Your eye health is much more than how well you can see. In fact, 1 in 7 Canadians with no symptoms have an undiagnosed and possibly preventable eye condition. Routine eye examinations are the best way to catch eye disease before it is too late to treat.
How we use our eyes every day has a tremendous impact on our overall well-being. Optimizing our lifestyle, nutrition, ergonomics and eyewear can vastly improve quality of life.
Healthy adults should have an exam annually to ensure healthy eyes that last a lifetime. With modern diagnostic technology, we have the ability to detect eye diseases such as glaucoma and macular degeneration much earlier than before. Your doctor will also talk to you about preventative eye care, and how you can get the most out of your vision.
A child’s first optical exam should be at 6 months of age. The doctor will assess for normal development of the eye and visual system, as well as discuss what to expect as your child grows older. All testing at this age is objective and baby-friendly.
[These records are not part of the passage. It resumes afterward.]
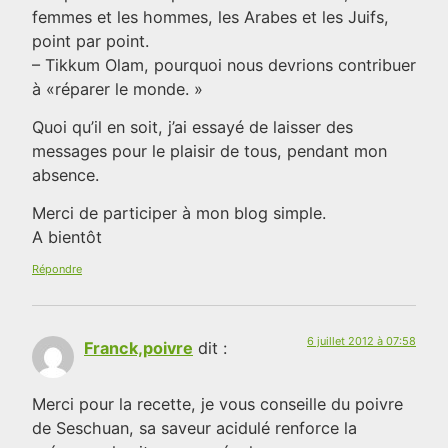
femmes et les hommes, les Arabes et les Juifs,
point par point.
– Tikkum Olam, pourquoi nous devrions contribuer
à «réparer le monde. »
Quoi qu’il en soit, j’ai essayé de laisser des
messages pour le plaisir de tous, pendant mon
absence.
Merci de participer à mon blog simple.
A bientôt
Répondre
6 juillet 2012 à 07:58
Franck,poivre
dit :
Merci pour la recette, je vous conseille du poivre
de Seschuan, sa saveur acidulé renforce la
Children of school age are seen annually to ensure that their vision is not affecting their learning and school work. 1 in 4 children diagnosed with a learning disorder actually have a vision problem, and screenings in school are not adequate to detect all vision issues.
Children are OHIP covered for one annual eye exam until the age of 20.
Seniors have the highest risk of vision loss and are seen at least annually, and more frequently if there is eye disease present. Specialized eye health testing is crucial to ensure that serious problems are assessed and treated in a timely manner.
Seniors are OHIP covered for one annual eye exam above the age of 65.